My mom just informed me that my dog licks their toes while her and my dad are having sex. I'm apartment searching.
he told me not be awkward when his girlfriend comes tomorrow. and then he made out with me
i found her half dressed with her feet in the washer..she said it was sooo warm.
I just want you to know that i just realized your the only friend i dont feel fat around.
she just made some guy spank her... then made some chick take a running start and spank her.
Hes flirting with her via the sauce packets at taco bell....... I have no words
I just need to go to a bar tonight wrapped in an American flag singing the national anthem
Im pretty sure you told the waiter at Dennys last night to take your pants off or show a nipple.
We are winners. And by winners I mean home wrecking sluts
Isn't that what our 20s r for?? Testing the strength of other people's shitty relationships?

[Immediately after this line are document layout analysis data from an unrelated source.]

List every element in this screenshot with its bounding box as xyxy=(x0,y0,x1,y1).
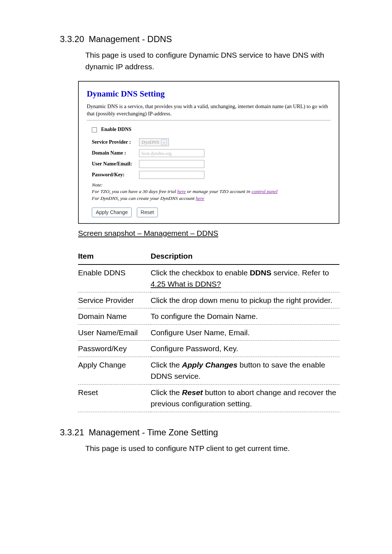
table-row: Enable DDNS Click the checkbox to enable… xyxy=(78,264,339,292)
desc-cell: Click the Reset button to abort change a… xyxy=(151,384,339,412)
section-heading-timezone: 3.3.21 Management - Time Zone Setting xyxy=(60,426,339,439)
user-name-label: User Name/Email: xyxy=(92,161,139,168)
password-label: Password/Key: xyxy=(92,172,139,178)
screenshot-title: Dynamic DNS Setting xyxy=(87,88,331,99)
screenshot-desc: Dynamic DNS is a service, that provides … xyxy=(87,103,331,120)
table-row: User Name/Email Configure User Name, Ema… xyxy=(78,324,339,341)
item-cell: User Name/Email xyxy=(78,324,151,341)
item-cell: Reset xyxy=(78,384,151,412)
item-cell: Enable DDNS xyxy=(78,264,151,292)
password-row: Password/Key: xyxy=(92,171,331,179)
section-number: 3.3.20 xyxy=(60,34,84,44)
tzo-trial-link[interactable]: here xyxy=(177,189,186,194)
note-line-2: For DynDNS, you can create your DynDNS a… xyxy=(92,195,331,202)
domain-name-input[interactable]: host.dyndns.org xyxy=(139,149,204,157)
domain-name-row: Domain Name : host.dyndns.org xyxy=(92,149,331,157)
table-row: Apply Change Click the Apply Changes but… xyxy=(78,357,339,384)
desc-cell: Click the checkbox to enable DDNS servic… xyxy=(151,264,339,292)
chevron-down-icon: ⌄ xyxy=(161,139,167,145)
desc-cell: To configure the Domain Name. xyxy=(151,308,339,325)
enable-ddns-label: Enable DDNS xyxy=(101,127,132,132)
section-number: 3.3.21 xyxy=(60,427,84,437)
table-row: Password/Key Configure Password, Key. xyxy=(78,341,339,357)
table-row: Service Provider Click the drop down men… xyxy=(78,292,339,308)
user-name-input[interactable] xyxy=(139,160,204,168)
ddns-screenshot-panel: Dynamic DNS Setting Dynamic DNS is a ser… xyxy=(78,81,339,224)
user-name-row: User Name/Email: xyxy=(92,160,331,168)
enable-ddns-checkbox[interactable] xyxy=(92,127,97,132)
item-cell: Domain Name xyxy=(78,308,151,325)
enable-ddns-row: Enable DDNS xyxy=(92,126,331,133)
section-heading-ddns: 3.3.20 Management - DDNS xyxy=(60,33,339,46)
section-title: Management - Time Zone Setting xyxy=(89,427,218,437)
th-description: Description xyxy=(151,248,339,264)
desc-cell: Click the Apply Changes button to save t… xyxy=(151,357,339,384)
button-row: Apply Change Reset xyxy=(92,208,331,217)
item-cell: Password/Key xyxy=(78,341,151,357)
tzo-control-panel-link[interactable]: control panel xyxy=(252,189,278,194)
apply-change-button[interactable]: Apply Change xyxy=(92,208,132,217)
password-input[interactable] xyxy=(139,171,204,179)
description-table: Item Description Enable DDNS Click the c… xyxy=(78,248,339,412)
item-cell: Service Provider xyxy=(78,292,151,308)
desc-cell: Click the drop down menu to pickup the r… xyxy=(151,292,339,308)
note-line-1: For TZO, you can have a 30 days free tri… xyxy=(92,188,331,195)
dyndns-account-link[interactable]: here xyxy=(196,196,204,201)
desc-cell: Configure Password, Key. xyxy=(151,341,339,357)
desc-cell: Configure User Name, Email. xyxy=(151,324,339,341)
service-provider-row: Service Provider : DynDNS ⌄ xyxy=(92,138,331,146)
section-title: Management - DDNS xyxy=(89,34,172,44)
service-provider-value: DynDNS xyxy=(142,139,159,145)
table-row: Reset Click the Reset button to abort ch… xyxy=(78,384,339,412)
th-item: Item xyxy=(78,248,151,264)
screenshot-caption: Screen snapshot – Management – DDNS xyxy=(78,227,339,239)
service-provider-select[interactable]: DynDNS ⌄ xyxy=(139,138,169,146)
section-intro: This page is used to configure Dynamic D… xyxy=(85,49,339,72)
what-is-ddns-link[interactable]: 4.25 What is DDNS? xyxy=(151,280,221,288)
table-row: Domain Name To configure the Domain Name… xyxy=(78,308,339,325)
note-block: Note: For TZO, you can have a 30 days fr… xyxy=(92,182,331,202)
reset-button[interactable]: Reset xyxy=(137,208,158,217)
section-intro: This page is used to configure NTP clien… xyxy=(85,443,339,454)
service-provider-label: Service Provider : xyxy=(92,139,139,146)
note-title: Note: xyxy=(92,182,331,188)
domain-name-label: Domain Name : xyxy=(92,150,139,157)
item-cell: Apply Change xyxy=(78,357,151,384)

It is a special kind of bonus when you find money you hid from yourself when you were drunk in the tampon box. What did we do last period?
He went to WalMart with $30 and came back with a watch, a basketball and an engagement ring.
I woke up at 4 am. Literally pissed. No idea what happened. I could have fucked a cow.
Right. Will do. I'll call you if I need a ride. (that is a double meaning, go with it.)
I think I'm destined to be the stoner version of one of those successful but emotionally unavailable characters Sandra Bullock always plays in movies
Side Note: Everyone in my office is getting engaged and having baby showers. And I'm all like, fuck your joy, I just want more string cheese in my life.